Patients with Gitelman syndrome have a tendency of glucose intolerance and impaired insulin secretion [20]. Potassium plays an important role in the regulation of insulin release. Reduced extracellular potassium ion concentration could suppress the insulin secretion and release via ATP-sensitive potassium channel on beta-cells. Long-term low potassium and magnesium level is one of the factors for diabetes development. In addition, hyperaldosteronism was also reported to promote insulin resistance [21]. Studies have indicated that Gitelman syndrome can be combined with autoimmune diseases such as Graves’ disease, Hashimoto’s thyroiditis, IgA nephropathy, Sjogren’s syndrome, or latent autoimmune diabetes in adults (LADA) [22, 23].
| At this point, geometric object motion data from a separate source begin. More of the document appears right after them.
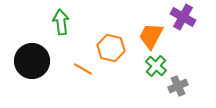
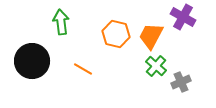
orange hexagon: moved 5 px right, 14 px up
gray cross: moved 3 px right, 4 px up
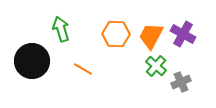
purple cross: moved 17 px down
green arrow: moved 7 px down; rotated 10 degrees counterclockwise
orange hexagon: rotated 12 degrees counterclockwise
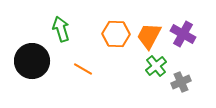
orange trapezoid: moved 2 px left
green cross: rotated 10 degrees clockwise
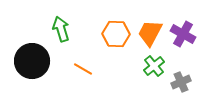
orange trapezoid: moved 1 px right, 3 px up
green cross: moved 2 px left
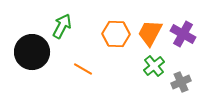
green arrow: moved 1 px right, 3 px up; rotated 45 degrees clockwise
black circle: moved 9 px up
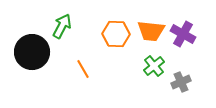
orange trapezoid: moved 1 px right, 2 px up; rotated 112 degrees counterclockwise
orange line: rotated 30 degrees clockwise
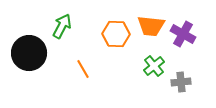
orange trapezoid: moved 5 px up
black circle: moved 3 px left, 1 px down
gray cross: rotated 18 degrees clockwise
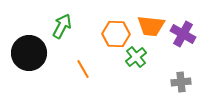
green cross: moved 18 px left, 9 px up
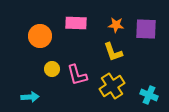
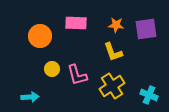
purple square: rotated 10 degrees counterclockwise
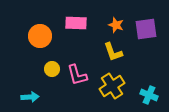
orange star: rotated 14 degrees clockwise
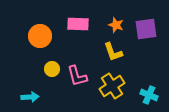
pink rectangle: moved 2 px right, 1 px down
pink L-shape: moved 1 px down
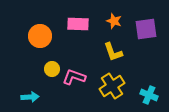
orange star: moved 2 px left, 4 px up
pink L-shape: moved 3 px left, 1 px down; rotated 125 degrees clockwise
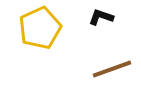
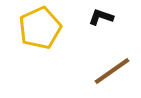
brown line: moved 2 px down; rotated 15 degrees counterclockwise
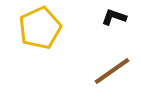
black L-shape: moved 13 px right
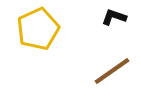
yellow pentagon: moved 2 px left, 1 px down
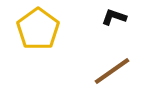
yellow pentagon: rotated 12 degrees counterclockwise
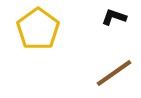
brown line: moved 2 px right, 2 px down
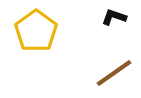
yellow pentagon: moved 2 px left, 2 px down
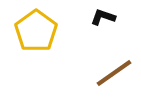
black L-shape: moved 11 px left
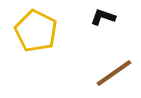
yellow pentagon: rotated 9 degrees counterclockwise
The therapeutic strategy for Gitelman syndrome focuses on the correction of electrolyte disturbance, especially potassium and magnesium replacement. The level of serum magnesium may affect the severity and effect of potassium supplement [6, 24]. Other therapeutic options include the inhibitors of the secondary elevated RAAS, such as using non-selective or selective aldosterone antagonist spironolactone or eplerenone, or NaCl transporter blockers such as potassium-sparing diuretic aminophenidine. The loss-of-function mutations in the SLC12A3 gene result in Gitelman syndrome. Thus, the thiazide diuretics should be avoided for Gitelman syndrome patients as long-term treatment option [25]. Non-steroidal anti-inflammatory drugs (NASIDs) such as indomethacin can suppress renin secretion by inhibiting renal prostaglandin E2 (PGE2) synthesis, and ameliorate the up-regulation of aldosterone level induced by potassium supplement. It also could increase potassium level without worsening sodium and volume depletion in Gitelman syndrome patients [26]. However, the gastrointestinal side effect and interstitial renal damage make the application to be limited.

Conclusions

In this study, we reported a pedigree of Gitelman syndrome and identified compound mutations of SLC12A3. Combined with clinical features, biochemistry profiles and genetic analysis, the diagnose could be made. The proband exhibited persistent hypercalcuria, which is contrary to the typical biochemical alteration in Gitelman syndrome. Diagonotic procedures combined clinical features and biochemistry profiles with genetic counselling are necessary for correctly differentiate Gitelman syndrome from Bartter syndrome. Further investigation will explore the correlation between genotype and phenotype are needed for provide better understanding of Gitelman syndrome.